Only text lines belong in the answer: the lines from the first one in the records through the line with "Graf Ipanema (46, 996)", copied exactly.
________________________________________
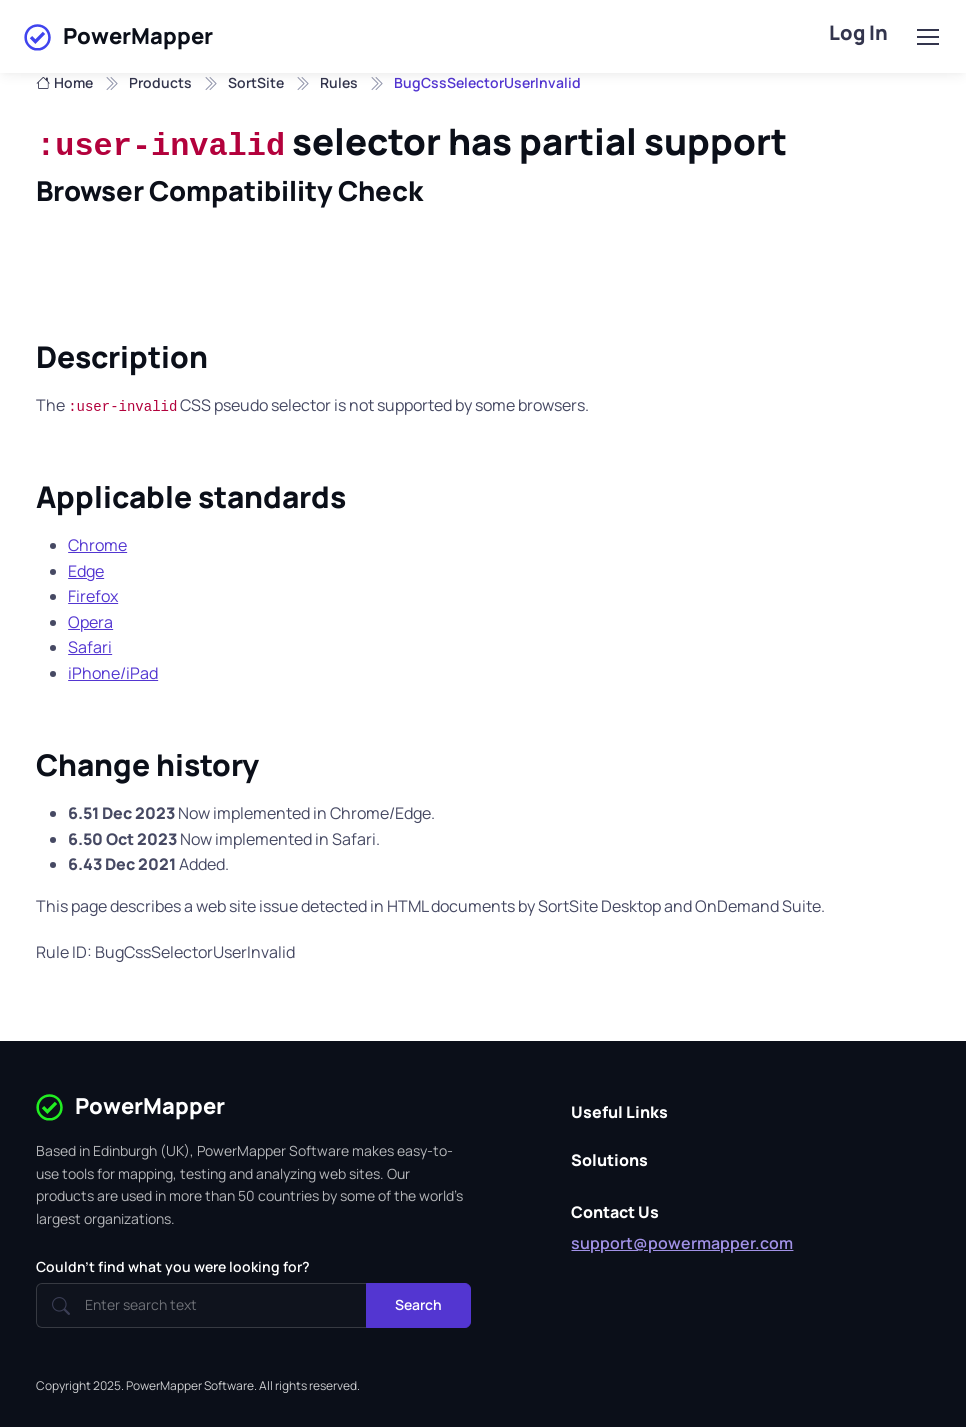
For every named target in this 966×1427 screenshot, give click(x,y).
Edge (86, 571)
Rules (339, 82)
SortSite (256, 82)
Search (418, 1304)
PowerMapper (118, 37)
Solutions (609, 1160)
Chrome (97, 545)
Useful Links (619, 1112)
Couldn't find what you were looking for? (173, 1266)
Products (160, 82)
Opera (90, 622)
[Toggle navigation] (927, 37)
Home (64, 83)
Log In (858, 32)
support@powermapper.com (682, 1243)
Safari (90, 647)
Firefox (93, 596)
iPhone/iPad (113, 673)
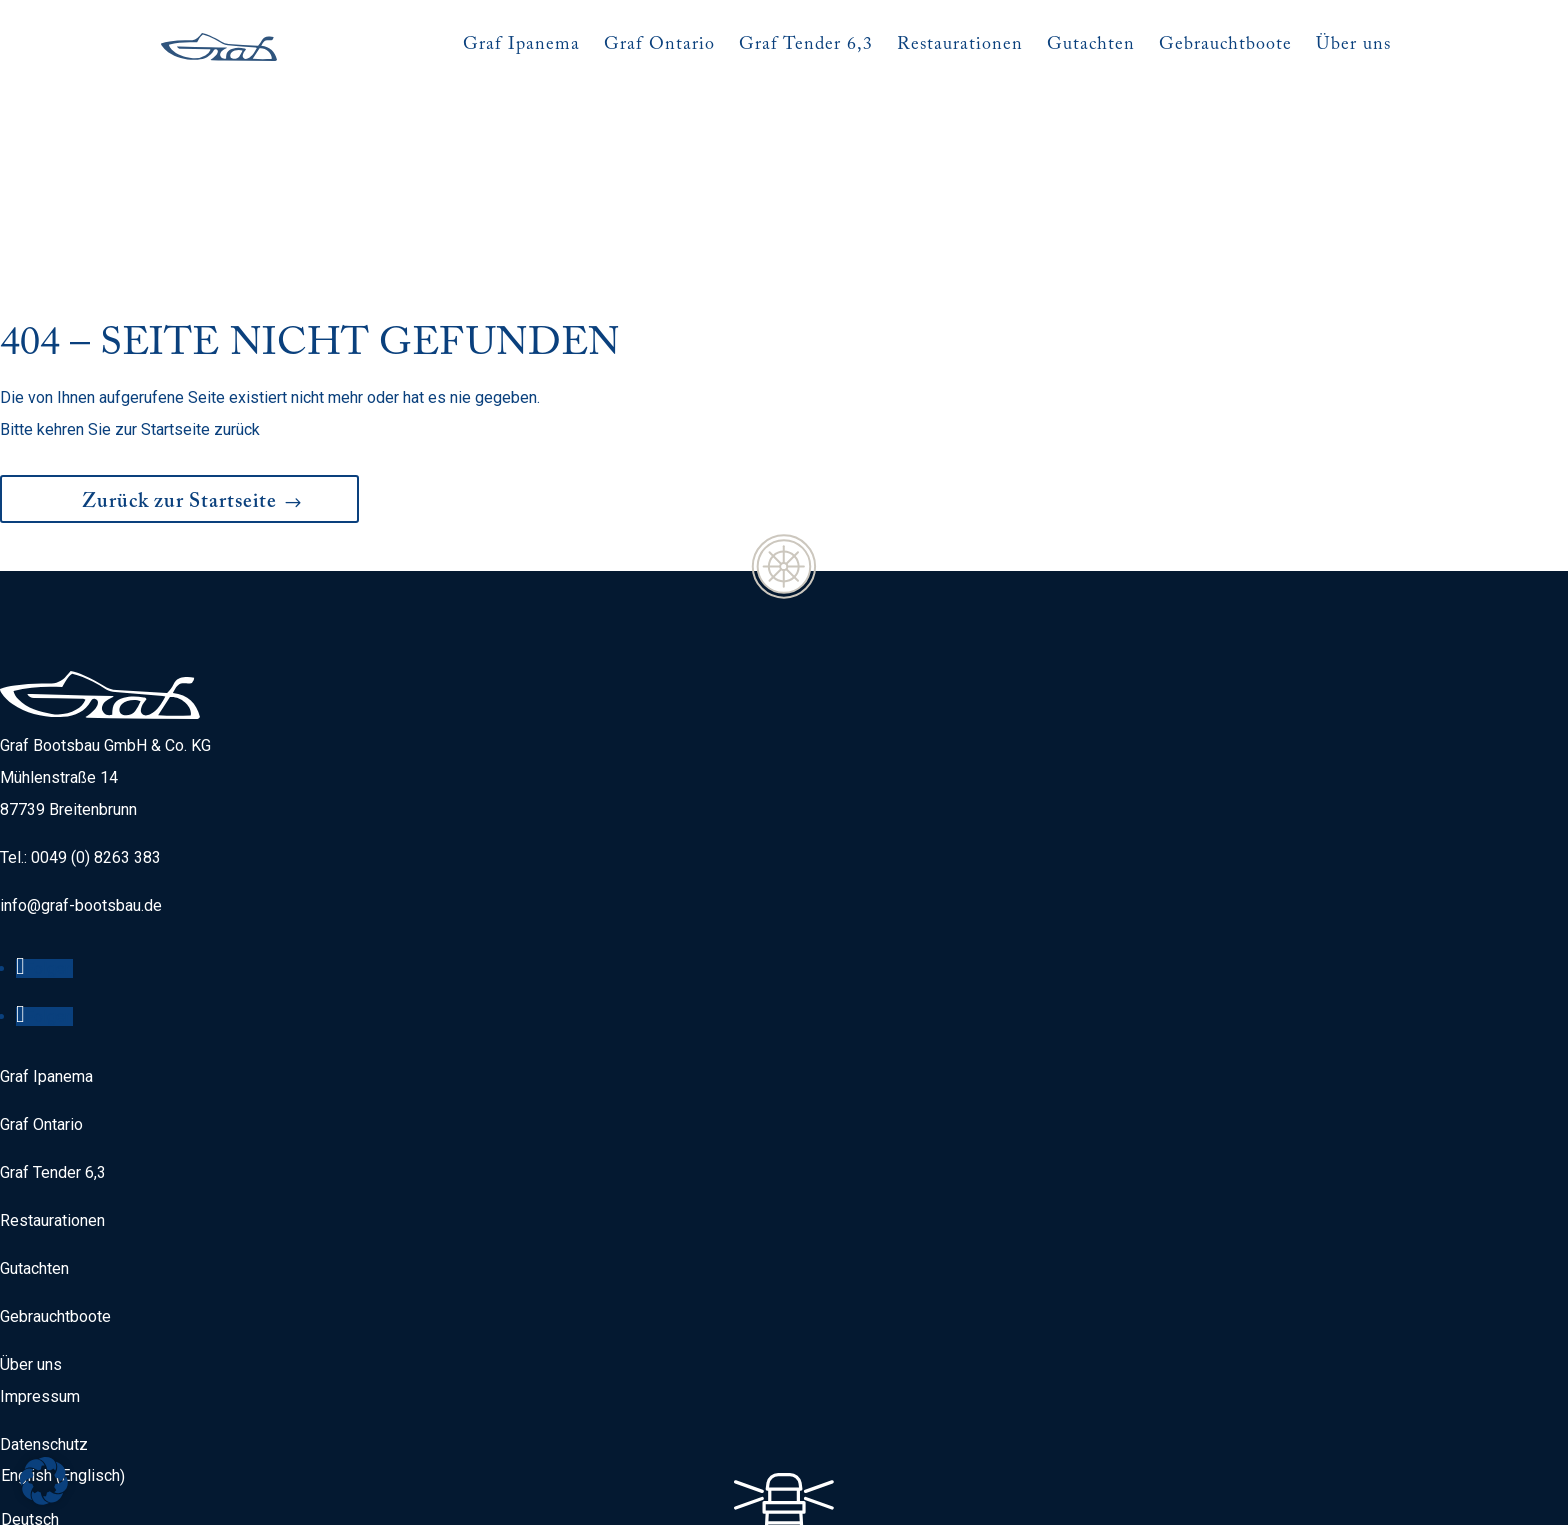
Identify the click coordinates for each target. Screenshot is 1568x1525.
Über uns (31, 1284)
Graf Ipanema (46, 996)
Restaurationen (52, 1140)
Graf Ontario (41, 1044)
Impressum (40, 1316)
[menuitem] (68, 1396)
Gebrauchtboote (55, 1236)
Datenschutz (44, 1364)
________________________________________
#### Exercise answer:
For every named target in this 966×1427 screenshot, give click(x,y).
Edge (86, 571)
Rules (339, 82)
SortSite (256, 82)
Search (418, 1304)
PowerMapper (118, 37)
Solutions (609, 1160)
Chrome (97, 545)
Useful Links (619, 1112)
Couldn't find what you were looking for? (173, 1266)
Products (160, 82)
Opera (90, 622)
[Toggle navigation] (927, 37)
Home (64, 83)
Log In (858, 32)
support@powermapper.com (682, 1243)
Safari (90, 647)
Firefox (93, 596)
iPhone/iPad (113, 673)
Identify the click coordinates for each target. Screenshot is 1568x1525.
Über uns (31, 1284)
Graf Ipanema (46, 996)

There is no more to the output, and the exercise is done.